Generations of poets, like Moraes, and later Ranjit Hoskote, Jerry Pinto, Menka Shivdasani, Raj Rao, and Jeet Thayil, found Ezekiel to be extremely approachable, happy to read and comment on their work. Moraes remembers him as thin and pale, "with spectacles and long, delicate hands. He had a warm nature that he tried hard to suppress." Pinto recalls showing him his poetry, and Ezekiel pointing out that Pinto had used commas in lines 2, 3, and 7, but not after 1, 5, and 8. Why, he asked.

"I hadn't thought about it", Pinto replied.

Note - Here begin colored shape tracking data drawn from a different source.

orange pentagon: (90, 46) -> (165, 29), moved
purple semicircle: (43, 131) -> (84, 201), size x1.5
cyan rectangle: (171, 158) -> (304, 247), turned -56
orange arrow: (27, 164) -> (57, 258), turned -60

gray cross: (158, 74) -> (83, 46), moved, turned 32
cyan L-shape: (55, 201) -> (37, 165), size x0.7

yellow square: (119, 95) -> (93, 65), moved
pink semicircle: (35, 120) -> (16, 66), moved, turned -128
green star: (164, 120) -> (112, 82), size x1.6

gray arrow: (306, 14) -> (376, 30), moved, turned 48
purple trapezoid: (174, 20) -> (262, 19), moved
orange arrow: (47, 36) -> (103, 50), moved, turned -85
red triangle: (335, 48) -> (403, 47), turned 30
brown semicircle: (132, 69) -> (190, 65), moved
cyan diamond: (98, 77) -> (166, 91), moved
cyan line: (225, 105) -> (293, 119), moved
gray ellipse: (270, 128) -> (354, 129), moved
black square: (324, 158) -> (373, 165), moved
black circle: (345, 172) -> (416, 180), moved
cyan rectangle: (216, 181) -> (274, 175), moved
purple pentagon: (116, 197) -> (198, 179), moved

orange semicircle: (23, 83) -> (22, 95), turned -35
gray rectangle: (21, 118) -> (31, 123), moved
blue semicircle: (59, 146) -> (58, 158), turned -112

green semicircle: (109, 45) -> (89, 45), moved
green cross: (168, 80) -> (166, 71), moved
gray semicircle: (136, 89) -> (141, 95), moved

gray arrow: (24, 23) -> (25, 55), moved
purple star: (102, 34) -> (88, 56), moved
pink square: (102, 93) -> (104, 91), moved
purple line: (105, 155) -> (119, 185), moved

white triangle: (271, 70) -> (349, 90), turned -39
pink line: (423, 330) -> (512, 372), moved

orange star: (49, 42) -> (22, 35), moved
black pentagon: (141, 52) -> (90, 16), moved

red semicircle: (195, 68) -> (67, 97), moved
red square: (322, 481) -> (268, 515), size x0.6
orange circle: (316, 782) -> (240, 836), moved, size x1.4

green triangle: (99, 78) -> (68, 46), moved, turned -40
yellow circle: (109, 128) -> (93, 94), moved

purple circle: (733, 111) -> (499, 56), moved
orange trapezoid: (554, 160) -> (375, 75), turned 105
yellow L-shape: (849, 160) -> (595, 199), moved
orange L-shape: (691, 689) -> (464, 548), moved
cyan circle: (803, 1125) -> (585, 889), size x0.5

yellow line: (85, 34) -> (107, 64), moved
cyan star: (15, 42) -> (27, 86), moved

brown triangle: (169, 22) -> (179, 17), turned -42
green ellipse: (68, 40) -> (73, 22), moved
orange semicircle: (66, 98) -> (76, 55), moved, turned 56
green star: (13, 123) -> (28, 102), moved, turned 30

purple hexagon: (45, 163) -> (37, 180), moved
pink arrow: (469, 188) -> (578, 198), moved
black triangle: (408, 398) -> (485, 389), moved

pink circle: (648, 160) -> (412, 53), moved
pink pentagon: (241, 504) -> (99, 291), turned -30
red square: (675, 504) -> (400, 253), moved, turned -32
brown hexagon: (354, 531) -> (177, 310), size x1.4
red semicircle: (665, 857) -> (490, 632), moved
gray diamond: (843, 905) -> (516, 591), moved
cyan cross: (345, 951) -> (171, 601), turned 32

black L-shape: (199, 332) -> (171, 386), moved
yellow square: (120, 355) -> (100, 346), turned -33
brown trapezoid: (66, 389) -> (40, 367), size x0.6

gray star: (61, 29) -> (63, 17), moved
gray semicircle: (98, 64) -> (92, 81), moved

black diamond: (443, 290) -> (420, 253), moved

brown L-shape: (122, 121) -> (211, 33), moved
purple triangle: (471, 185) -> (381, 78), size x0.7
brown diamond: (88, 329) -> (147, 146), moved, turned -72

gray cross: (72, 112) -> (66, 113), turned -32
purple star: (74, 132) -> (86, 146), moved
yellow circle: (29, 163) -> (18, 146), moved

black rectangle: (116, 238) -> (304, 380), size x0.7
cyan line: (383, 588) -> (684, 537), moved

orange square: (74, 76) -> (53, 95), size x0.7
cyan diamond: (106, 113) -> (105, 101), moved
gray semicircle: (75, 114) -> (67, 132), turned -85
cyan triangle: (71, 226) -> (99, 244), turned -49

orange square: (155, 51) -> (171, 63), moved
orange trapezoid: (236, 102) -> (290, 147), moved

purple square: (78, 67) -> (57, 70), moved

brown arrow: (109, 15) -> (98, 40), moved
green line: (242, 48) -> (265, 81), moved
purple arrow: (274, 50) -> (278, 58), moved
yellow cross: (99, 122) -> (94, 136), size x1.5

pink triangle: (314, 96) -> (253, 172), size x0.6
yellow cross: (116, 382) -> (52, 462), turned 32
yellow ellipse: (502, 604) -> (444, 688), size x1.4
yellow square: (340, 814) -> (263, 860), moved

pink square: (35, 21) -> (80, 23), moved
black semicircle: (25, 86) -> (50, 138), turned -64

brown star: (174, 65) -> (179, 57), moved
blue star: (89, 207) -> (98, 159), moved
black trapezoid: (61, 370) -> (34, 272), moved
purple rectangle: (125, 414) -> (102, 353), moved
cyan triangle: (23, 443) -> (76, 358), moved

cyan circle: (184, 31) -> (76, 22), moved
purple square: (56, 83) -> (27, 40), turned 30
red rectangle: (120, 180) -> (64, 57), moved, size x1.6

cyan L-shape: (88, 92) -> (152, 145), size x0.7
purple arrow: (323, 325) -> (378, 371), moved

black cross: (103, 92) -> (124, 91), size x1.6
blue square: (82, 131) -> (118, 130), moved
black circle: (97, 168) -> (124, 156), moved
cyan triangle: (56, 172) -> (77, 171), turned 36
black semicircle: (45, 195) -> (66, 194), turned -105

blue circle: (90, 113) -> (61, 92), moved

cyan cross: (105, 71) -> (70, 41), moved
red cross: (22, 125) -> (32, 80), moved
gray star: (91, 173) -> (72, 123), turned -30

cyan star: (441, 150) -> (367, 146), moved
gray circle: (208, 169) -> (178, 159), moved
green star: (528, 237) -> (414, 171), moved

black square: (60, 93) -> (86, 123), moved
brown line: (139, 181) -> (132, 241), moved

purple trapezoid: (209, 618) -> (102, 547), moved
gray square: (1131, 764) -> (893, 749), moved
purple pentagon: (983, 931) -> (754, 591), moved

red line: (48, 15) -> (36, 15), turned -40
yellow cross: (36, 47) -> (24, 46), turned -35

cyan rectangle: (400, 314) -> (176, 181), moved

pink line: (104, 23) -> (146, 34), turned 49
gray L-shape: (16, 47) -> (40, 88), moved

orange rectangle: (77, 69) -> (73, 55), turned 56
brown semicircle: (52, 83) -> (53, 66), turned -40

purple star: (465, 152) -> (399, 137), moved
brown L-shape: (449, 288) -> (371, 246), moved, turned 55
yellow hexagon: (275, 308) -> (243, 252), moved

"Think about them, then," he said.

Ezekiel was a reflective man who did not rush into making an opinion. This unwillingness to offend may have come from his acute sense that in India everyone had to get along. When India banned Salman Rushdie's The Satanic Verses, Ezekiel was running the PEN All-India Centre and everyone expected him to stand up for free expression, but he did not. He argued that an intellectual should not upset the community in which he works. A quiet man, not prone to extremes, Ezekiel preferred to bow and bend. He would not bend to the state, but rather to those who claimed to speak for the aggrieved.

[ILLUSTRATION OMITTED]

But in 1964 he took a strong line on V S Naipaul's An Area of Darkness, a sweeping indictment of India which was full of generalisations that were at times infuriating and at others uncannily accurate. …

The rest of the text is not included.